→ INFORMATION GIVEN
****************************************

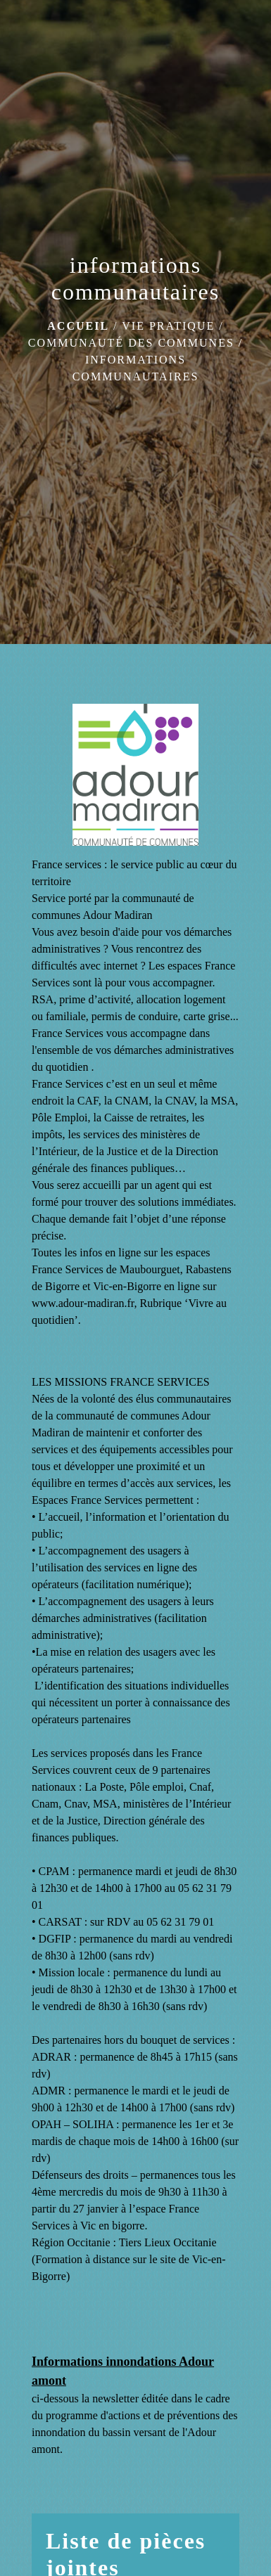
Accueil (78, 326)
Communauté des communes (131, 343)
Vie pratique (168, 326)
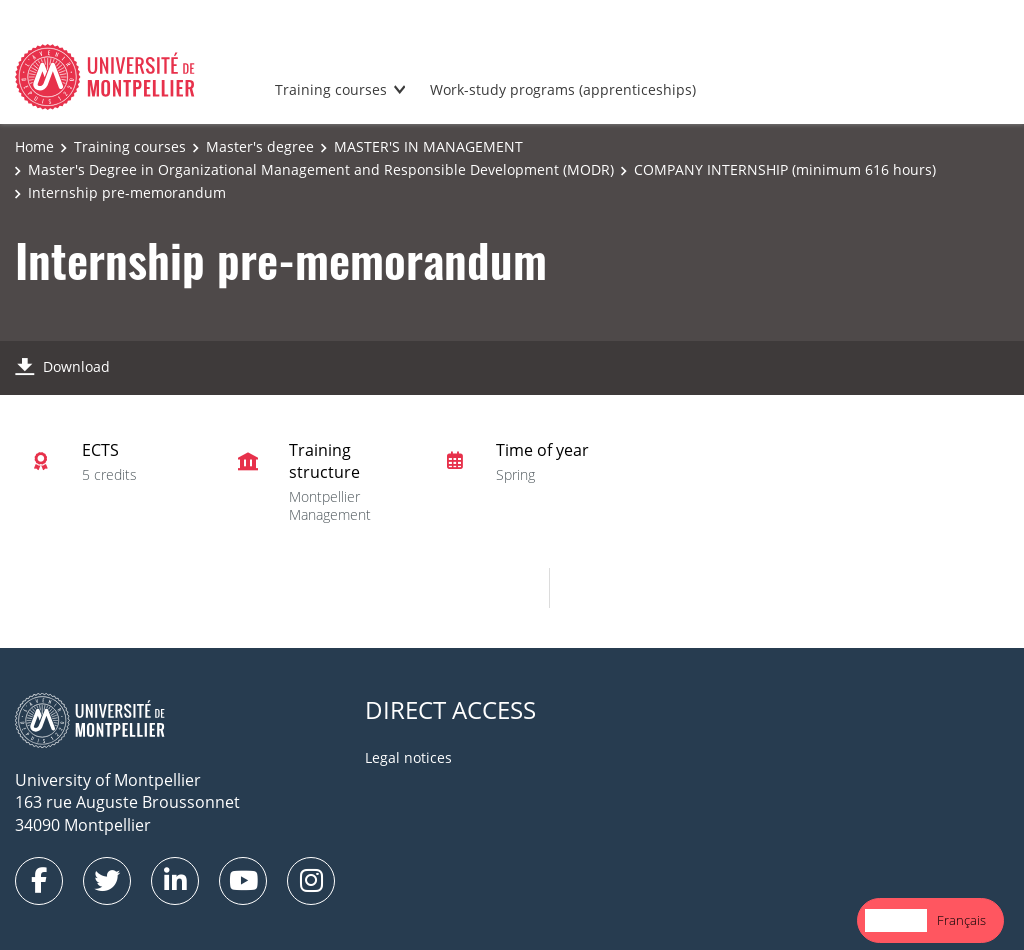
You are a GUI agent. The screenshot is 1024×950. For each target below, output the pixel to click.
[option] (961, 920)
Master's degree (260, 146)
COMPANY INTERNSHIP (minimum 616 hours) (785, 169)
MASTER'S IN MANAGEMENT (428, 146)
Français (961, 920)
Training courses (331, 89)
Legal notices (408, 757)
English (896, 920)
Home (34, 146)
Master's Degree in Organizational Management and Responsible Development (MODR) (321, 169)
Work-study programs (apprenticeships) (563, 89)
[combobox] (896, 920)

****************************************

→ WHAT THIS TASK INVOLVES
Copy, word for word, the line that contains "MASTER'S IN MANAGEMENT (428, 146)" and every line after it through the end of the records, and nothing else.

→ RESPONSE
MASTER'S IN MANAGEMENT (428, 146)
Français (961, 920)
Training courses (331, 89)
Legal notices (408, 757)
English (896, 920)
Home (34, 146)
Master's Degree in Organizational Management and Responsible Development (MODR) (321, 169)
Work-study programs (apprenticeships) (563, 89)
[combobox] (896, 920)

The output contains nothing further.